January 18 to May 28, 2014

Stephen Tennant (1906 - 1987) is remembered mainly as one of the “Bright Young People,” a group of upper-class British artists, writers, and bon vivants. While Tennant’s friends and peers, including Cecil Beaton and Rex Whistler, are much better known, Tennant can be seen as a connecting thread in several artistic and social circles of the 20th century. He had a brief, passionate affair with the poet Siegfried Sassoon, he befriended his favorite author, Willa Cather, and became a travelling companion to her partner, Edith Lewis, and he enjoyed close friendships with Daphne Du Maurier, Stephen Spender, Vita Sackville-West, and Elizabeth Bowen.

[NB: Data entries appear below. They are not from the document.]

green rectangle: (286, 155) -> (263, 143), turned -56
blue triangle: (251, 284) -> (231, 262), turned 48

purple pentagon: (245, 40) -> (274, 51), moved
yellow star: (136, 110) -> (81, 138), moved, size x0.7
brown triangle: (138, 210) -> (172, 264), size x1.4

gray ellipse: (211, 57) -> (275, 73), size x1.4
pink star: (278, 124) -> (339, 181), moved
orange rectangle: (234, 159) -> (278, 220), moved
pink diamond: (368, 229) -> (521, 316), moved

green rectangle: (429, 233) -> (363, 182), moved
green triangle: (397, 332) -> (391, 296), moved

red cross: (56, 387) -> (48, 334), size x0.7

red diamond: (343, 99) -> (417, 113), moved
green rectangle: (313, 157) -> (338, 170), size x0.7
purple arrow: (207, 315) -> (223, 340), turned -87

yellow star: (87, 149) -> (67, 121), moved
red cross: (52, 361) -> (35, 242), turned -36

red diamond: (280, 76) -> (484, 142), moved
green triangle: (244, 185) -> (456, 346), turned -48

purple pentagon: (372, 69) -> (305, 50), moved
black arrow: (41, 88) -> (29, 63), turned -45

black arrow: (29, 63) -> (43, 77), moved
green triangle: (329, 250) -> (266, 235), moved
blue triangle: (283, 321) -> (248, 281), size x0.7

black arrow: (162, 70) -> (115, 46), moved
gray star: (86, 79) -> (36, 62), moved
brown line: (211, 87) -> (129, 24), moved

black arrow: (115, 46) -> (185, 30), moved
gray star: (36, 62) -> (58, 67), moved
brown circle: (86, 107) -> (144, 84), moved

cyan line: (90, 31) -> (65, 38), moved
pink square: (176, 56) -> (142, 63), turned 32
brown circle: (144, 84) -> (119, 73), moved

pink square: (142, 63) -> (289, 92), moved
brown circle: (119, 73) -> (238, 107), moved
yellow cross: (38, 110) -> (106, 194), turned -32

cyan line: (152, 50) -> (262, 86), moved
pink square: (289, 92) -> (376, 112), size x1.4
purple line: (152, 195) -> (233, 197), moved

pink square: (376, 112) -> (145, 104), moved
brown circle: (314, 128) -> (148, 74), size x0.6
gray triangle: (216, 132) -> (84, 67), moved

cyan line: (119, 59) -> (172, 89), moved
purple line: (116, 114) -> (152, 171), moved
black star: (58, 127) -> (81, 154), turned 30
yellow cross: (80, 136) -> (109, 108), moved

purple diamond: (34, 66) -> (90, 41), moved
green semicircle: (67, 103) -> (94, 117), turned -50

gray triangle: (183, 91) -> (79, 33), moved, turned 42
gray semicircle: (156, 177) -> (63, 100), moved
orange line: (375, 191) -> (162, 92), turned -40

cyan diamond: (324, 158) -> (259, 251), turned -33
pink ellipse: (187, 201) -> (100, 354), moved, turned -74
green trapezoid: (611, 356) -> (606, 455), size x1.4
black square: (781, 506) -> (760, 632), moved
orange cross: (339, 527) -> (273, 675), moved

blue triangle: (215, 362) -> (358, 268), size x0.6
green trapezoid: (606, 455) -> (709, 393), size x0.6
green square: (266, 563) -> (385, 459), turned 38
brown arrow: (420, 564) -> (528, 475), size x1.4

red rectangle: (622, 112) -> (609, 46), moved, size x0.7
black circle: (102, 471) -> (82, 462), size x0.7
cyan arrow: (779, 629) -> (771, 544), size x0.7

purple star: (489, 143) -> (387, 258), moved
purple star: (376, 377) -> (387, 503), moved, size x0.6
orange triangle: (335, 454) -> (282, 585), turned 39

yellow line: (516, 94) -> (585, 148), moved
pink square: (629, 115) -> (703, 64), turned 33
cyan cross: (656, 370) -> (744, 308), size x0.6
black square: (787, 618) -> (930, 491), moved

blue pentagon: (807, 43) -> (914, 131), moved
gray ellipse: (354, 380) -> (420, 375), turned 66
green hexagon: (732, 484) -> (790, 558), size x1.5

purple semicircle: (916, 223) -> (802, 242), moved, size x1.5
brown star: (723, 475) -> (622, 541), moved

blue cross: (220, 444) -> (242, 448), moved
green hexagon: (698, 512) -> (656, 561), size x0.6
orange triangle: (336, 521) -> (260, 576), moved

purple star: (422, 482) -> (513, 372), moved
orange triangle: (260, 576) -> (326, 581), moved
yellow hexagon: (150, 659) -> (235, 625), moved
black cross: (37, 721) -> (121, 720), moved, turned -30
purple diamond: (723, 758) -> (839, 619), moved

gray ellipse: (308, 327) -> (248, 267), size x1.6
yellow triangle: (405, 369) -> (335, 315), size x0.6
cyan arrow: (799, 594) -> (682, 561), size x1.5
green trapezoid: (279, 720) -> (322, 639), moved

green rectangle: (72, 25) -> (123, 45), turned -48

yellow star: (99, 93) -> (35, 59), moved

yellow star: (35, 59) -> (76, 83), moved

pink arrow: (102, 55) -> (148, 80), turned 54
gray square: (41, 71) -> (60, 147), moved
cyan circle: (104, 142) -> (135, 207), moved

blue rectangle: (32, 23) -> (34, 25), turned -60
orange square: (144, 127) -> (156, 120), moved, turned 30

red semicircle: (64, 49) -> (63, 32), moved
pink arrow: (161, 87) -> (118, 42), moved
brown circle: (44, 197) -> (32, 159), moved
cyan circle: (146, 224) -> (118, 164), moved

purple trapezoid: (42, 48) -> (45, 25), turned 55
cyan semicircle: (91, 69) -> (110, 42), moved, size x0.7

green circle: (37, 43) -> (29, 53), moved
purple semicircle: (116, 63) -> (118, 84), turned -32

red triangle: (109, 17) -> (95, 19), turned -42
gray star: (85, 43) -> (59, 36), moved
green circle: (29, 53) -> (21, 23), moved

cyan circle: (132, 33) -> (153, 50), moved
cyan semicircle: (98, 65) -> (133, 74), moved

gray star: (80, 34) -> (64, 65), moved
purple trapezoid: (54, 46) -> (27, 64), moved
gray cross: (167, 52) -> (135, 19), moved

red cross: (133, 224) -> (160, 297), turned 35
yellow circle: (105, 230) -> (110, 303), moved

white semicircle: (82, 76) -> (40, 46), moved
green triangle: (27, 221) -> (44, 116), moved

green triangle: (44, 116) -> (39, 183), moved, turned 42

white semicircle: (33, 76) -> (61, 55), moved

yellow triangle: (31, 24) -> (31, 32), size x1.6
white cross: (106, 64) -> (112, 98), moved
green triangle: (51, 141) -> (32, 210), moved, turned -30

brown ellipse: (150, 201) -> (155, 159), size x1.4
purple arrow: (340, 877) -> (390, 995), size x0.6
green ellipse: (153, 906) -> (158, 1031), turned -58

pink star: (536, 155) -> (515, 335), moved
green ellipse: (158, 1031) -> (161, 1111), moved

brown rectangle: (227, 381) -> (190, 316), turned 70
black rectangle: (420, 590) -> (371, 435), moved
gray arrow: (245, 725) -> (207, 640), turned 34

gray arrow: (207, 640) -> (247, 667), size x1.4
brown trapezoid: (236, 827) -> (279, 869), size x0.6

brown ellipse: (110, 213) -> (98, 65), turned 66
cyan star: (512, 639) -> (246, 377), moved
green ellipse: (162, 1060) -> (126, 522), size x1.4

Yet, if there is any popular image of Tennant, it is of the faded aesthete camped in his bed at his country estate for decades, producing sheaves of handwritten pages for a unfinished novel, “Lascar.” Tennant  left a legacy of archival documents that were dispersed at auction following his death. The Beinecke Library has reconstructed a part of his archives - hundreds of pages of drafts for “Lascar” and letters from and to Cather, Spender, Du Maurier, and Beaton. This exhibition showcases the potential found in his documentary legacy. While fragmentary, the individual drafts, drawings, and correspondences show a highly inventive mind and a supremely creative hand.